Kaehler manifolds with constant sectional curvature

Question

I am reading "Structure on Manifolds" by Yano and Kon, and I don't understand the last step in the proof of this proposition that Kähler manifolds with constant sectional curvature is flat - Yano, Proposition 4.3? How they get this $(2n-1)cX=cX$? Is that Ricci tensor of both sides?

Answer 1

I think the computation we should take a contraction on both sides. On the left hand side this will give the Ricci curvature, while on the other many terms will vanish.

More precisely: fix a point $p\in M$ and an orthonormal basis $\{e_i\}$ for $T_pM$ with respect to the Kähler metric $g$ (that will be written with angled brackets).
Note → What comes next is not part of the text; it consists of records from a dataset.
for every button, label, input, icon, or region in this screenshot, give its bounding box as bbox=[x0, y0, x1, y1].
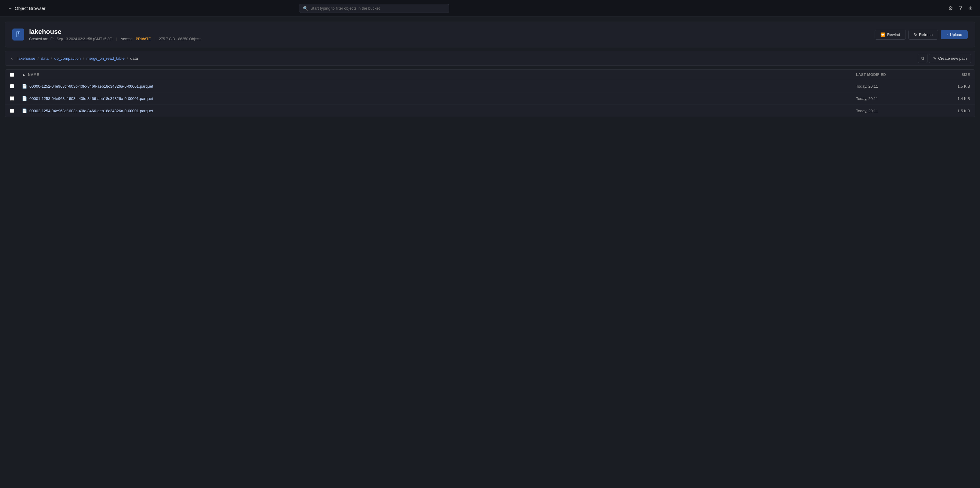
theme-icon: ☀ bbox=[968, 5, 973, 12]
table-row[interactable]: 📄 00001-1253-04e963cf-603c-40fc-8466-aeb… bbox=[5, 92, 975, 105]
row-size-0: 1.5 KiB bbox=[922, 84, 970, 89]
row-checkbox-0[interactable] bbox=[10, 84, 14, 88]
app-title: Object Browser bbox=[15, 6, 46, 11]
file-name-0: 00000-1252-04e963cf-603c-40fc-8466-aeb18… bbox=[29, 84, 153, 89]
row-name-0: 📄 00000-1252-04e963cf-603c-40fc-8466-aeb… bbox=[22, 84, 856, 89]
upload-icon: ↑ bbox=[946, 32, 948, 37]
storage-info: 275.7 GiB - 86250 Objects bbox=[159, 37, 201, 41]
col-modified-header: Last Modified bbox=[856, 73, 922, 77]
file-icon-1: 📄 bbox=[22, 96, 27, 101]
file-name-2: 00002-1254-04e963cf-603c-40fc-8466-aeb18… bbox=[29, 109, 153, 113]
path-back-button[interactable]: ‹ bbox=[9, 55, 15, 62]
file-table: ▲ Name Last Modified Size 📄 00000-1252-0… bbox=[5, 69, 975, 117]
path-bar: ‹ lakehouse / data / db_compaction / mer… bbox=[5, 51, 975, 66]
refresh-button[interactable]: ↻ Refresh bbox=[908, 30, 939, 40]
col-name-header: ▲ Name bbox=[22, 73, 856, 77]
top-nav: ← Object Browser 🔍 ⚙ ? ☀ bbox=[0, 0, 980, 17]
search-icon: 🔍 bbox=[303, 6, 308, 11]
row-check-0[interactable] bbox=[10, 84, 22, 88]
access-value: PRIVATE bbox=[136, 37, 151, 41]
file-name-1: 00001-1253-04e963cf-603c-40fc-8466-aeb18… bbox=[29, 96, 153, 101]
file-icon-0: 📄 bbox=[22, 84, 27, 89]
path-breadcrumb: lakehouse / data / db_compaction / merge… bbox=[18, 56, 915, 60]
table-row[interactable]: 📄 00002-1254-04e963cf-603c-40fc-8466-aeb… bbox=[5, 105, 975, 117]
bucket-card: 🗄 lakehouse Created on: Fri, Sep 13 2024… bbox=[5, 22, 975, 48]
settings-button[interactable]: ⚙ bbox=[946, 3, 955, 14]
row-modified-2: Today, 20:11 bbox=[856, 109, 922, 113]
database-icon: 🗄 bbox=[15, 31, 21, 38]
row-size-1: 1.4 KiB bbox=[922, 96, 970, 101]
table-header: ▲ Name Last Modified Size bbox=[5, 70, 975, 80]
back-button[interactable]: ← Object Browser bbox=[5, 4, 49, 13]
path-segment-lakehouse[interactable]: lakehouse bbox=[18, 56, 35, 60]
path-segment-merge_on_read_table[interactable]: merge_on_read_table bbox=[86, 56, 125, 60]
col-size-header: Size bbox=[922, 73, 970, 77]
search-bar: 🔍 bbox=[299, 4, 449, 13]
refresh-icon: ↻ bbox=[914, 32, 917, 37]
table-body: 📄 00000-1252-04e963cf-603c-40fc-8466-aeb… bbox=[5, 80, 975, 117]
path-segment-data[interactable]: data bbox=[41, 56, 48, 60]
row-modified-1: Today, 20:11 bbox=[856, 96, 922, 101]
row-checkbox-1[interactable] bbox=[10, 96, 14, 100]
row-size-2: 1.5 KiB bbox=[922, 109, 970, 113]
row-check-2[interactable] bbox=[10, 109, 22, 113]
table-row[interactable]: 📄 00000-1252-04e963cf-603c-40fc-8466-aeb… bbox=[5, 80, 975, 92]
arrow-left-icon: ← bbox=[8, 6, 12, 11]
theme-button[interactable]: ☀ bbox=[966, 3, 975, 14]
help-icon: ? bbox=[959, 5, 962, 11]
create-new-path-button[interactable]: ✎ Create new path bbox=[929, 54, 971, 63]
bucket-details: lakehouse Created on: Fri, Sep 13 2024 0… bbox=[29, 28, 202, 41]
copy-path-button[interactable]: ⧉ bbox=[918, 54, 928, 63]
copy-icon: ⧉ bbox=[921, 56, 924, 60]
file-icon-2: 📄 bbox=[22, 108, 27, 113]
row-name-2: 📄 00002-1254-04e963cf-603c-40fc-8466-aeb… bbox=[22, 108, 856, 113]
row-check-1[interactable] bbox=[10, 96, 22, 100]
access-label: Access: bbox=[121, 37, 133, 41]
edit-icon: ✎ bbox=[933, 56, 937, 60]
rewind-button[interactable]: ⏪ Rewind bbox=[875, 30, 905, 40]
search-input[interactable] bbox=[310, 6, 445, 11]
created-label: Created on: bbox=[29, 37, 48, 41]
path-actions: ⧉ ✎ Create new path bbox=[918, 54, 971, 63]
bucket-info: 🗄 lakehouse Created on: Fri, Sep 13 2024… bbox=[12, 28, 202, 41]
bucket-meta: Created on: Fri, Sep 13 2024 02:21:58 (G… bbox=[29, 37, 202, 41]
bucket-name: lakehouse bbox=[29, 28, 202, 36]
path-segment-db_compaction[interactable]: db_compaction bbox=[54, 56, 81, 60]
header-check[interactable] bbox=[10, 73, 22, 77]
bucket-actions: ⏪ Rewind ↻ Refresh ↑ Upload bbox=[875, 30, 968, 40]
chevron-left-icon: ‹ bbox=[11, 56, 13, 61]
row-checkbox-2[interactable] bbox=[10, 109, 14, 113]
gear-icon: ⚙ bbox=[948, 5, 953, 12]
help-button[interactable]: ? bbox=[956, 3, 964, 14]
nav-icons: ⚙ ? ☀ bbox=[946, 3, 975, 14]
sort-arrow-icon: ▲ bbox=[22, 73, 25, 77]
upload-button[interactable]: ↑ Upload bbox=[941, 30, 968, 39]
path-segment-data-current: data bbox=[130, 56, 138, 60]
select-all-checkbox[interactable] bbox=[10, 73, 14, 77]
main-content: 🗄 lakehouse Created on: Fri, Sep 13 2024… bbox=[0, 17, 980, 122]
row-modified-0: Today, 20:11 bbox=[856, 84, 922, 89]
row-name-1: 📄 00001-1253-04e963cf-603c-40fc-8466-aeb… bbox=[22, 96, 856, 101]
bucket-icon: 🗄 bbox=[12, 29, 24, 41]
rewind-icon: ⏪ bbox=[880, 32, 885, 37]
created-date: Fri, Sep 13 2024 02:21:58 (GMT+5:30) bbox=[51, 37, 113, 41]
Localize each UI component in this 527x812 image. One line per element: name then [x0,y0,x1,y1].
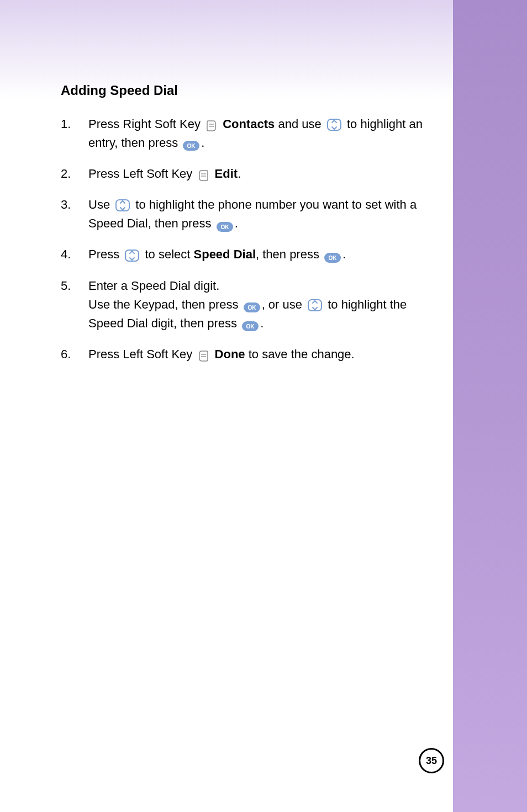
step-content: Enter a Speed Dial digit.Use the Keypad,… [88,277,442,333]
ok-key-icon [216,219,234,230]
page-number: 35 [419,748,444,773]
ok-key-icon [324,250,341,261]
softkey-right-icon [205,119,218,131]
step-number: 1. [61,115,88,152]
softkey-left-icon [197,349,209,361]
step-number: 4. [61,245,88,264]
section-title: Adding Speed Dial [61,83,442,98]
step-item: 3.Use to highlight the phone number you … [61,195,442,233]
ok-key-icon [241,319,259,330]
step-number: 6. [61,345,88,364]
step-list: 1.Press Right Soft Key Contacts and use … [61,115,442,364]
step-content: Press Left Soft Key Edit. [88,164,442,183]
step-number: 3. [61,195,88,233]
bold-label: Done [215,347,245,361]
nav-key-icon [115,199,130,212]
content-area: Adding Speed Dial 1.Press Right Soft Key… [61,83,442,376]
ok-key-icon [182,138,200,149]
step-content: Press Right Soft Key Contacts and use to… [88,115,442,152]
nav-key-icon [326,118,342,131]
nav-key-icon [124,249,140,262]
footer: AX4750 35 [366,748,444,773]
softkey-left-icon [197,168,209,181]
step-item: 5.Enter a Speed Dial digit.Use the Keypa… [61,277,442,333]
step-content: Press to select Speed Dial, then press . [88,245,442,264]
step-number: 5. [61,277,88,333]
model-name: AX4750 [366,753,410,768]
step-item: 4.Press to select Speed Dial, then press… [61,245,442,264]
step-item: 1.Press Right Soft Key Contacts and use … [61,115,442,152]
step-item: 2.Press Left Soft Key Edit. [61,164,442,183]
nav-key-icon [307,299,323,312]
step-item: 6.Press Left Soft Key Done to save the c… [61,345,442,364]
sidebar-background [453,0,527,812]
bold-label: Speed Dial [194,247,256,261]
ok-key-icon [243,300,261,311]
step-content: Press Left Soft Key Done to save the cha… [88,345,442,364]
bold-label: Contacts [223,117,275,131]
bold-label: Edit [215,167,238,181]
step-content: Use to highlight the phone number you wa… [88,195,442,233]
step-number: 2. [61,164,88,183]
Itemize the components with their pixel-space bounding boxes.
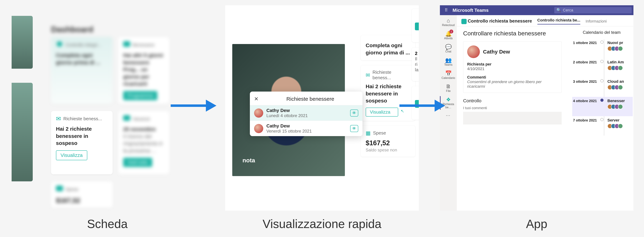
row-name: Cathy Dew <box>266 123 347 129</box>
comments-input[interactable] <box>463 112 562 124</box>
timeline-node-icon <box>600 118 604 121</box>
card-richieste[interactable]: ✉Richieste beness... Hai 2 richieste ben… <box>51 111 112 174</box>
card-benessere[interactable]: Benessere Hai altri 5 giorni benessere P… <box>118 37 169 104</box>
timeline-date: 7 ottobre 2021 <box>572 118 600 122</box>
card-spese[interactable]: ▦Spese $167,52 Saldo spese non <box>361 126 415 157</box>
arrow-icon <box>400 99 445 113</box>
request-row[interactable]: Cathy Dew Lunedì 4 ottobre 2021 👁 <box>250 105 362 121</box>
close-icon[interactable]: ✕ <box>254 96 258 102</box>
rail-retecloud[interactable]: ⌂Retecloud <box>440 16 457 29</box>
view-button[interactable]: Visualizza <box>56 150 87 160</box>
timeline-node-icon <box>600 79 604 82</box>
timeline-row[interactable]: 2 ottobre 2021Latin Am <box>572 58 633 78</box>
avatar <box>254 108 263 118</box>
card-spese[interactable]: Spese $167,52 <box>51 181 112 208</box>
card-top[interactable]: Completa ogni giorno prima di ... <box>361 35 415 60</box>
avatar-stack <box>608 46 623 51</box>
heart-icon <box>56 41 63 47</box>
timeline-event: Nuovi pr <box>608 41 623 45</box>
card-title: 25 novembre <box>123 126 156 132</box>
page-title: Controllare richiesta benessere <box>463 30 562 37</box>
timeline-date: 2 ottobre 2021 <box>572 60 600 64</box>
avatar-stack <box>608 124 623 129</box>
eye-icon[interactable]: 👁 <box>350 110 358 117</box>
timeline-event: Cloud an <box>608 79 624 84</box>
quickview-popover: ✕ Richieste benessere Cathy Dew Lunedì 4… <box>250 92 362 136</box>
timeline-row[interactable]: 7 ottobre 2021Server <box>572 116 633 136</box>
avatar-stack <box>608 85 624 90</box>
card-header: Controllo integri... <box>66 42 101 48</box>
label-comments: Commenti <box>467 75 558 80</box>
panel-caption: App <box>429 210 644 237</box>
app-tabs: Controllo richiesta benessere Controllo … <box>457 15 634 27</box>
rail-calendario[interactable]: 📅Calendario <box>440 69 457 82</box>
avatar <box>467 46 480 58</box>
envelope-icon: ✉ <box>56 115 61 122</box>
card-controllo[interactable]: Controllo integri... Completa ogni giorn… <box>51 37 112 104</box>
card-body: Completa ogni giorno prima di ... <box>56 52 108 66</box>
stub-text: la <box>415 67 419 73</box>
timeline-date: 3 ottobre 2021 <box>572 79 600 84</box>
avatar-stack <box>608 66 624 70</box>
value-requested-for: 4/10/2021 <box>467 67 558 71</box>
dashboard-title: Dashboard <box>51 25 93 34</box>
teams-titlebar: ⠿ Microsoft Teams 🔍 Cerca <box>440 5 634 15</box>
row-date: Lunedì 4 ottobre 2021 <box>266 113 347 118</box>
card-header: Richieste beness... <box>63 116 102 121</box>
card-amount: $167,52 <box>366 139 410 148</box>
view-button[interactable]: Visualizza↖ <box>366 108 398 117</box>
timeline-date: 1 ottobre 2021 <box>572 41 600 45</box>
avatar-stack <box>608 104 625 109</box>
label-requested-for: Richiesta per <box>467 62 558 67</box>
rail-attivita[interactable]: 🔔1Attività <box>440 29 457 42</box>
timeline-event: Latin Am <box>608 60 624 65</box>
card-header: Spese <box>373 130 386 136</box>
row-name: Cathy Dew <box>266 108 347 113</box>
timeline-row[interactable]: 3 ottobre 2021Cloud an <box>572 78 633 97</box>
rail-file[interactable]: 🗎File <box>440 82 457 95</box>
tab-informazioni[interactable]: Informazioni <box>586 19 607 24</box>
envelope-icon: ✉ <box>366 72 370 78</box>
timeline-row[interactable]: 1 ottobre 2021Nuovi pr <box>572 39 633 58</box>
card-header: Spese <box>66 187 78 192</box>
panel-caption: Scheda <box>0 210 215 237</box>
card-header: Vacanze <box>133 116 150 122</box>
schedule-button[interactable]: Programma <box>123 91 157 100</box>
card-subtext: Saldo spese non <box>366 148 410 152</box>
timeline-node-icon <box>600 99 604 102</box>
stub-text: Il <box>415 56 419 62</box>
timeline-node-icon <box>600 41 604 44</box>
timeline-event: Server <box>608 118 623 123</box>
request-row[interactable]: Cathy Dew Venerdì 15 ottobre 2021 👁 <box>250 121 362 136</box>
photo-caption: nota <box>242 157 255 164</box>
viewall-button[interactable]: Vedi tutto <box>123 158 152 167</box>
rail-chat[interactable]: 💬Chat <box>440 42 457 55</box>
wallet-icon <box>56 186 63 191</box>
search-placeholder: Cerca <box>563 8 573 13</box>
tab-controllo[interactable]: Controllo richiesta be... <box>537 18 580 25</box>
search-icon: 🔍 <box>556 8 561 13</box>
waffle-icon[interactable]: ⠿ <box>440 8 452 13</box>
value-comments: Consentimi di prendere un giorno libero … <box>467 80 558 89</box>
eye-icon[interactable]: 👁 <box>350 125 358 132</box>
panel-app: ⠿ Microsoft Teams 🔍 Cerca ⌂Retecloud 🔔1A… <box>440 5 634 210</box>
panel-quickview: nota Completa ogni giorno prima di ... ✉… <box>225 5 419 210</box>
card-amount: $167,52 <box>56 196 108 205</box>
app-name: Controllo richiesta benessere <box>468 18 532 24</box>
calendar-heading: Calendario del team <box>583 30 633 35</box>
svg-marker-3 <box>434 100 445 112</box>
rail-teams[interactable]: 👥Teams <box>440 55 457 69</box>
control-sublabel: I tuoi commenti <box>463 106 562 110</box>
wallet-icon: ▦ <box>366 130 370 136</box>
stub-text: 2 <box>415 51 419 56</box>
request-name: Cathy Dew <box>483 49 510 55</box>
card-body: Hai 2 richieste benessere in sospeso <box>56 125 108 147</box>
arrow-icon <box>171 99 216 113</box>
timeline-date: 4 ottobre 2021 <box>572 99 600 103</box>
card-vacanze[interactable]: Vacanze 25 novembreIl Giorno del ringraz… <box>118 111 169 174</box>
rail-more[interactable]: ⋯ <box>446 113 451 118</box>
search-input[interactable]: 🔍 Cerca <box>554 7 632 13</box>
timeline-row[interactable]: 4 ottobre 2021Benesser <box>572 97 633 116</box>
lotus-icon <box>123 41 130 47</box>
svg-marker-1 <box>206 100 216 112</box>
Using that the sectional curvature is constant equal to $c$ we find \begin{equation} \begin{split} Ric(X,Y)=&\sum_{a=1}^{2n}\left\langle e_i, R(e_i,X)Y\right\rangle=c\sum_a\left(\left\langle X,Y\right\rangle\left\langle e_i,e_i\right\rangle-\left\langle e_i,Y\right\rangle\left\langle e_i,X\right\rangle\right)=\\ =&c(2n-1)\left\langle X,Y\right\rangle. \end{split} \end{equation} In particular, $Ric(X,X)=c(2n-1)\lVert X\rVert^2$, for any tangent vector $X\in T_pM$. On the other hand, in Proposition $4.1$ shows that \begin{equation}\label{eqa} \tag{$\star$} R(X,Y)Y=R(JX,JY)Y. \end{equation} We can plug this in the definition of the Ricci curvature to obtain \begin{equation} \begin{split} c(2n-1)\lVert X\rVert^2=&Ric(X,X)=\sum_a\left\langle e_i, R(e_i,X)X\right\rangle=\\ \mbox{ (using \eqref{eqa}) }=&\sum_a\left\langle e_i, R(Je_i,JX)X\right\rangle=\\ \mbox{ (const. curv. condition) }=&c\sum_a\left\langle e_i,\left\langle JX,X\right\rangle Je_i\right\rangle-c\sum_a\left\langle e_i,\left\langle Je_i,X\right\rangle JX\right\rangle=\\ =&c\left\langle JX,X\right\rangle\sum_a\left\langle e_i,Je_i\right\rangle+c\sum_a\left\langle e_i,JX\right\rangle\left\langle e_i,JX\right\rangle. \end{split} \end{equation} The first term vanishes, as $\left\langle JX, X\right\rangle=\omega(X,X)$. Alternatively, notice that the sum in the first term is just the trace of the complex structure $J$. The second sum instead is $c\lVert JX\rVert^2=c\lVert X\rVert^2$, so that for every vector $X$ we get $c(2n-1)\lVert X\rVert^2=c \lVert X\rVert^2$.